• **INSTRUCTIONS TO FOLLOW**:
The data should be transcribed in its entirety, word for word.

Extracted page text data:
*** Begin section ***

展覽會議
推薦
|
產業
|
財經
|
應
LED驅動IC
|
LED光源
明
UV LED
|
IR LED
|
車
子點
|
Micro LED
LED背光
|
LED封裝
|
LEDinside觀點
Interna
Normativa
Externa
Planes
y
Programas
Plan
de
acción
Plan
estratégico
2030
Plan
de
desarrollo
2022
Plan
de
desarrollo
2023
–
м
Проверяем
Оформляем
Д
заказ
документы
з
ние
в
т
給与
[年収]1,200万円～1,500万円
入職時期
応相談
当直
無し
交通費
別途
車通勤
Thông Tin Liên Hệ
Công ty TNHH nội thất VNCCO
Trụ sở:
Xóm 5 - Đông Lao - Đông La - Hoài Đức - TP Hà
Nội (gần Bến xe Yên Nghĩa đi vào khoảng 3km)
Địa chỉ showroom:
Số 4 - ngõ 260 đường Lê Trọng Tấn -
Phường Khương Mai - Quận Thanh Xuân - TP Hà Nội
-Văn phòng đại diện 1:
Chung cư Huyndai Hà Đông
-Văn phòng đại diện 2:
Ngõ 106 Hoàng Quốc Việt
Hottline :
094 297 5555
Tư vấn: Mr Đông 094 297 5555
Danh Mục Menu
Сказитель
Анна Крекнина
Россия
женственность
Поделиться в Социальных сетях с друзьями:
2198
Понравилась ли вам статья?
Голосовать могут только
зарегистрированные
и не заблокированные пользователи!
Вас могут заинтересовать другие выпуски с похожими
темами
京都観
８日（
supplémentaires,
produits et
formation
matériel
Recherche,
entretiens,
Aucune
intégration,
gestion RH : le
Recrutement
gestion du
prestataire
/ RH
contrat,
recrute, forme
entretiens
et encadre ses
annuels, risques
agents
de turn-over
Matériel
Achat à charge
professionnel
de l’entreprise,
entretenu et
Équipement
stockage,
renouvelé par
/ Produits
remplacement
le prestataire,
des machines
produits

*** End section ***

• **RESPONSE TO THE TASK**:
展覽會議
推薦
|
產業
|
財經
|
應
LED驅動IC
|
LED光源
明
UV LED
|
IR LED
|
車
子點
|
Micro LED
LED背光
|
LED封裝
|
LEDinside觀點
Interna
Normativa
Externa
Planes
y
Programas
Plan
de
acción
Plan
estratégico
2030
Plan
de
desarrollo
2022
Plan
de
desarrollo
2023
–
м
Проверяем
Оформляем
Д
заказ
документы
з
ние
в
т
給与
[年収]1,200万円～1,500万円
入職時期
応相談
当直
無し
交通費
別途
車通勤
Thông Tin Liên Hệ
Công ty TNHH nội thất VNCCO
Trụ sở:
Xóm 5 - Đông Lao - Đông La - Hoài Đức - TP Hà
Nội (gần Bến xe Yên Nghĩa đi vào khoảng 3km)
Địa chỉ showroom:
Số 4 - ngõ 260 đường Lê Trọng Tấn -
Phường Khương Mai - Quận Thanh Xuân - TP Hà Nội
-Văn phòng đại diện 1:
Chung cư Huyndai Hà Đông
-Văn phòng đại diện 2:
Ngõ 106 Hoàng Quốc Việt
Hottline :
094 297 5555
Tư vấn: Mr Đông 094 297 5555
Danh Mục Menu
Сказитель
Анна Крекнина
Россия
женственность
Поделиться в Социальных сетях с друзьями:
2198
Понравилась ли вам статья?
Голосовать могут только
зарегистрированные
и не заблокированные пользователи!
Вас могут заинтересовать другие выпуски с похожими
темами
京都観
８日（
supplémentaires,
produits et
formation
matériel
Recherche,
entretiens,
Aucune
intégration,
gestion RH : le
Recrutement
gestion du
prestataire
/ RH
contrat,
recrute, forme
entretiens
et encadre ses
annuels, risques
agents
de turn-over
Matériel
Achat à charge
professionnel
de l’entreprise,
entretenu et
Équipement
stockage,
renouvelé par
/ Produits
remplacement
le prestataire,
des machines
produits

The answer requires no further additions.